First, the people who gave money, advice, or labor to help our family to buy and move into our new house. I love our house. Every day, I am happy to be in it.

Second, our COVID-19 vaccinators.

Third, our TV. These shows stood out:
Now that I’ve listed them, I see they’re all police procedurals, except Benidorm (a sitcom). Their seriousness varies. Wire in the Blood is gothic and ridiculous. No Offence is jokey and ridiculous; it’s very near to being a sitcom. Rebecka Martinsson has the saddest murder cases. The saddest murderers are in Cracker, which Karin & I are currently watching. The best investigators to watch are played by Ida Engvoll in Rebecka Martinsson, Aaron Pederson in Mystery Road (and in two movies, Mystery Road and Goldstone), and Robbie Coltrane and Geraldine Somerville in Cracker. Pederson and Coltrane, I daresay, are great, and Somerville is often great (the script doesn’t give her enough scenes). Mystery Road and Wire in the Blood are stunningly photographed, and Mystery Road and Rebecka Martinsson have stunning landscapes. Benidorm is ugly to look at, and that’s the point.

One more show, or YouTube channel, is worth mentioning again: Un mundo inmenso.

For completeness, I’d have to list Samuel’s shows, which certainly have taken up much of my time; but I’ll let him discuss them when he begins to blog. This year he has taken great physical and intellectual strides. I am grateful to YouTube for his intellectual ones. Samuel now knows his colors, shapes, numbers, letters, animals, and vehicles; he recognizes quite a few written words; he repeats interesting phrases; and today, he sang a few lines along with Dua Lipa and Elton John.


This year I’ll have completed the Bible-reading schedule devised by Robert Murray M’Cheyne. It’s the best schedule I’ve used, and the Good News Translation has been a joy to read.

I also passed my eyes over more philosophy than in any year since I lived in Ithaca. I wrote down the title of every article and book chapter I finished. Perusing the titles, I’m dismayed that I remember so little of the content. There’s something to be said for reading less.

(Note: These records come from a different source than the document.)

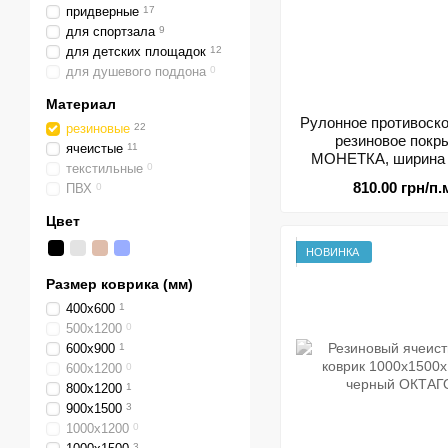
придверные
17
для спортзала
9
для детских площадок
12
для душевого поддона
0
Материал
Рулонное противоск
резиновые
22
резиновое покр
ячеистые
11
МОНЕТКА, ширина 
текстильные
0
1300мм
810.00 грн/п.
ПВХ
0
Цвет
НОВИНКА
Размер коврика (мм)
400х600
1
500х1200
0
600х900
1
600х1200
0
800х1200
1
900х1500
3
1000х1200
0
3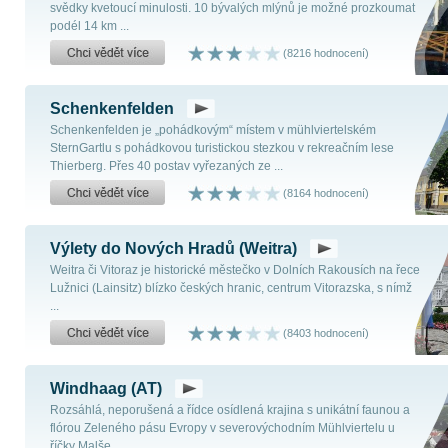
svědky kvetoucí minulosti. 10 bývalých mlýnů je možné prozkoumat
podél 14 km ...
(8216 hodnocení)
Schenkenfelden
Schenkenfelden je „pohádkovým“ místem v mühlviertelském
SternGartlu s pohádkovou turistickou stezkou v rekreačním lese
Thierberg. Přes 40 postav vyřezaných ze ...
(8164 hodnocení)
Výlety do Nových Hradů (Weitra)
Weitra či Vitoraz je historické městečko v Dolních Rakousích na řece
Lužnici (Lainsitz) blízko českých hranic, centrum Vitorazska, s nímž
...
(8403 hodnocení)
Windhaag (AT)
Rozsáhlá, neporušená a řídce osídlená krajina s unikátní faunou a
flórou Zeleného pásu Evropy v severovýchodním Mühlviertelu u
říčky Malše ...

(This doesn’t reflect well upon the industry of philosophy, whose practitioners are caught up in a whirlwind of having to publish more and more and more.)

I also wrote down the vast majority of the calories I ate; and, consequently, I lost a lot of lbs.

So did Karin, though she’s been gaining weight again. In February, Lord willing, we’ll have another son.

♦ ♦ ♦ ♦ ♦

P.S. I forgot Clarkson’s Farm. That show was outstanding, too!